En el laberinto de espejos




Los cristales, como los obstáculos de la vida, sólo existen dentro de nosotros. Si nosotros queremos, ellos nos abrirán paso.

Me ves correr, me ves bailar.
Tus ojos brillan al mirar y un sol te quema.

Me ves llorar, me ves temblar. Te vas entre cristales.
Caigo, se rompe un día de pasos que pesan.

Luces, espejos, destellos infernales y un estrecho pasillo.

Oscuro, todo está oscuro. Un laberinto transparente me rodea y me hace tropezar. Lo intento, pero no puedo. Camino, vuelvo al suelo y no logro avanzar. No dejo de dar vueltas en el mismo sentido. El mismo viaje. Ninguna puerta.

Me siento en el suelo, lloro. Los tétricos vidrios me observan cuales vigilantes fijos. A lo lejos me hago pequeña, me rompo, me trizo. Todos mis lados se encogen, se deshacen en el infinito. Pasan las horas; pasa el horror con sus gritos.

Una sombra se acerca y la sigo. Una sombra dice que vaya, que tiene frío: "Ven, y nos arroparemos los dos. Te dormirás en tu hueco, tendrás abrigo en tu nido". Pero todo está oscuro, muy oscuro. Me golpeo contra mi propio reflejo y esa imagen asustada de mí misma parece haberse ido. Me pongo en pie, estiro los brazos.

Doy un paso, dos, tres. El último espejo me regala lo que sé: estás muy cerca, aunque te vea tan lejos. Doy un paso, dos, tres. Tus manos regresan, me acogen con sed. Damos los últimos pasos y nos vamos. El miedo también.

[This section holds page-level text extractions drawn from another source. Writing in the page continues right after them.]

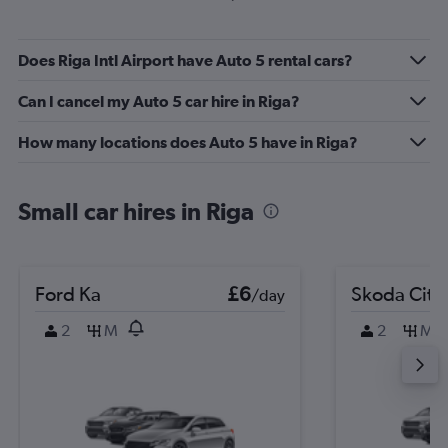
Does Riga Intl Airport have Auto 5 rental cars?
Can I cancel my Auto 5 car hire in Riga?
How many locations does Auto 5 have in Riga?
Small car hires in Riga
Ford Ka
£6
Skoda Citi
/day
2
M
2
M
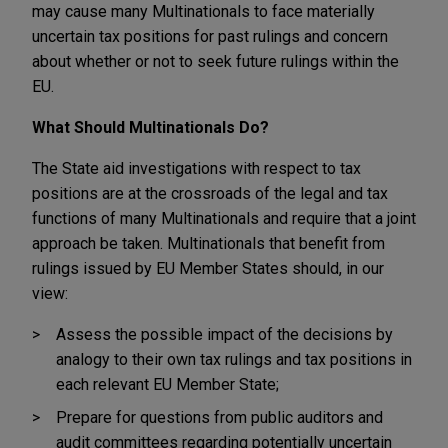
may cause many Multinationals to face materially
uncertain tax positions for past rulings and concern
about whether or not to seek future rulings within the
EU.
What Should Multinationals Do?
The State aid investigations with respect to tax
positions are at the crossroads of the legal and tax
functions of many Multinationals and require that a joint
approach be taken. Multinationals that benefit from
rulings issued by EU Member States should, in our
view:
Assess the possible impact of the decisions by
analogy to their own tax rulings and tax positions in
each relevant EU Member State;
Prepare for questions from public auditors and
audit committees regarding potentially uncertain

Nunca tuve el valor de enfrentarme a las trampas del laberinto en el que se enreda mi vida. Nunca quise luchar contra mi esfera perfecta, contra la posibilidad de perder mi camino de regreso. Nunca pude evitar esa sensación de ahogo, ni esas ganas de escapar pidiendo auxilio.

Tus manos. Tus manos son mi llave y son la puerta que siempre se espera cruzar. Las manos de un amigo al que se ama, de un amante al que se anhela. Las manos que me ayudan a avanzar.